[Record extracts — start]

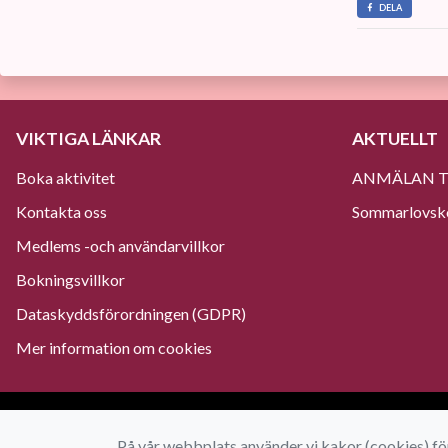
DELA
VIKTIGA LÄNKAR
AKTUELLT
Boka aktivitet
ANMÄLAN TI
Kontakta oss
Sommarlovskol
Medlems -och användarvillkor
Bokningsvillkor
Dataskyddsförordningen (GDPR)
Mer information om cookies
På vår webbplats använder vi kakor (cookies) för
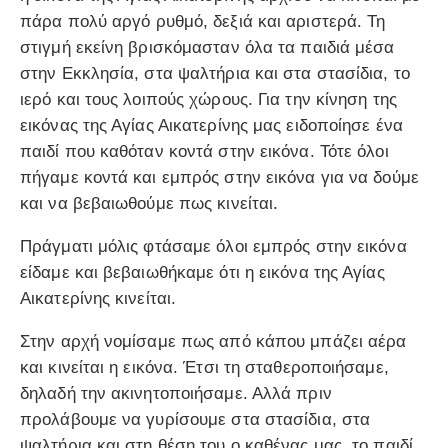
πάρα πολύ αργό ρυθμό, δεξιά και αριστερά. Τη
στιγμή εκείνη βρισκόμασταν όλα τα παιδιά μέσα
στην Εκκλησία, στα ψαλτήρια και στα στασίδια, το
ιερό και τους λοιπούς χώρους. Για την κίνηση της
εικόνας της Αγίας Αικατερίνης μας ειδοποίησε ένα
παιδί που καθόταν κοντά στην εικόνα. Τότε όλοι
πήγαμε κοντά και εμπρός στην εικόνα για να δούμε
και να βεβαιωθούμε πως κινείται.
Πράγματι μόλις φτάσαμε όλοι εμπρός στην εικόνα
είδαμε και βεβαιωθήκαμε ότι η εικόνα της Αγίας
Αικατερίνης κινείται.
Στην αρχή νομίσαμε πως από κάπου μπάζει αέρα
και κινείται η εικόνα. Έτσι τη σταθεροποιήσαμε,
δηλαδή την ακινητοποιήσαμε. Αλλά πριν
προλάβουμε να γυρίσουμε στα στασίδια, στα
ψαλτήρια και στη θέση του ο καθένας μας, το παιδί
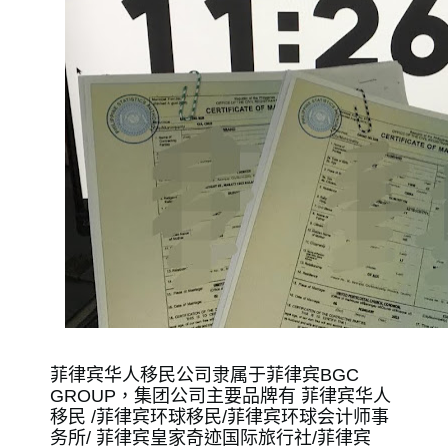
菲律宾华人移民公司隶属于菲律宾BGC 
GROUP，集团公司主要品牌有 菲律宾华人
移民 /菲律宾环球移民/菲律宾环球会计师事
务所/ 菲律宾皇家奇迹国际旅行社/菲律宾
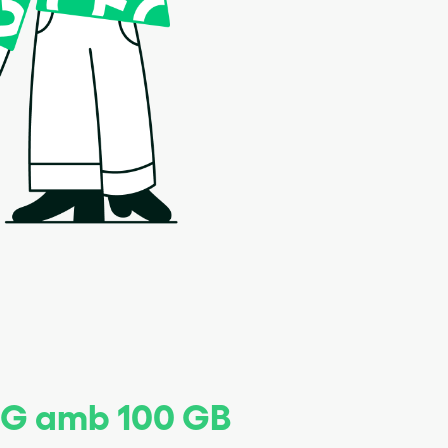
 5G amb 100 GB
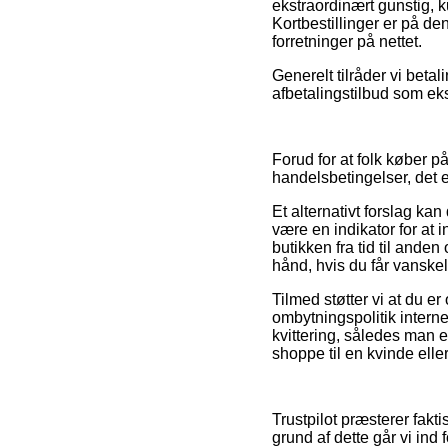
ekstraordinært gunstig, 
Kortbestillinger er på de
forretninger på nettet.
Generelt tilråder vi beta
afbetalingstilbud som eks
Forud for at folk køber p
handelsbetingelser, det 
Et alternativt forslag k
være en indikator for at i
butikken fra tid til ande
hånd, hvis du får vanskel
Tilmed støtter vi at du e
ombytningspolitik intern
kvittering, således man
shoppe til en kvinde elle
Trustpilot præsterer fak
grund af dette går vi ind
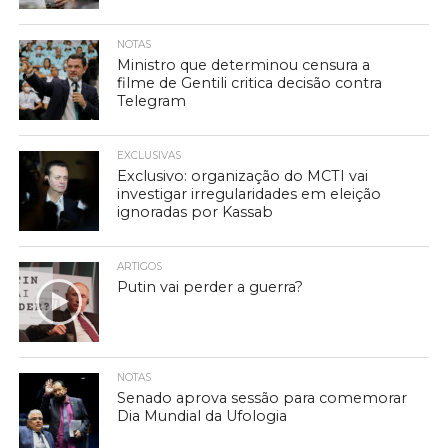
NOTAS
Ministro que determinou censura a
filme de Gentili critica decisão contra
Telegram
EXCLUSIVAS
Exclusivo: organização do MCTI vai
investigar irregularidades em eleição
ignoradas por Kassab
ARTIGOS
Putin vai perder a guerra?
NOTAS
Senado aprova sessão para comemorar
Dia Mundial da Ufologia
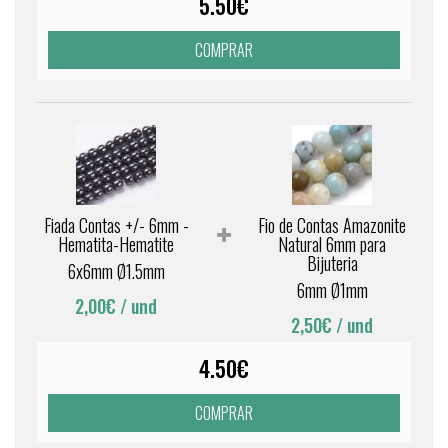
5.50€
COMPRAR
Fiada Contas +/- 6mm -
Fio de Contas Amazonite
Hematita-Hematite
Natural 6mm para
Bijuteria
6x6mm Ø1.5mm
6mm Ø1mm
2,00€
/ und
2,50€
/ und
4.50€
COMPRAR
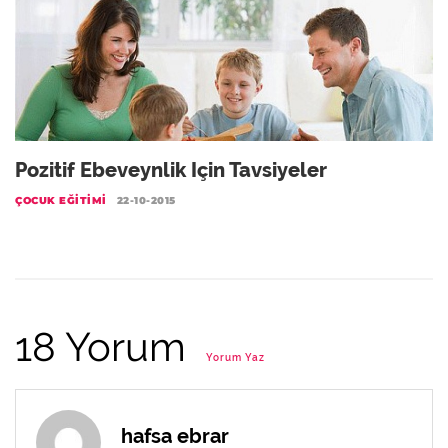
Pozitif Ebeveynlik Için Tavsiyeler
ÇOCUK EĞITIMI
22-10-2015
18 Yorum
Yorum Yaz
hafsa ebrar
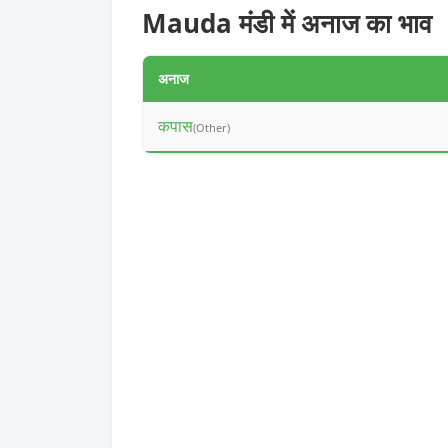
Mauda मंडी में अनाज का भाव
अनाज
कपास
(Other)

[Record extracts — finish]

Exercise:
Write only the number of lines in the data where the string "Αικατερίνης" can be found.

Problem solution:
2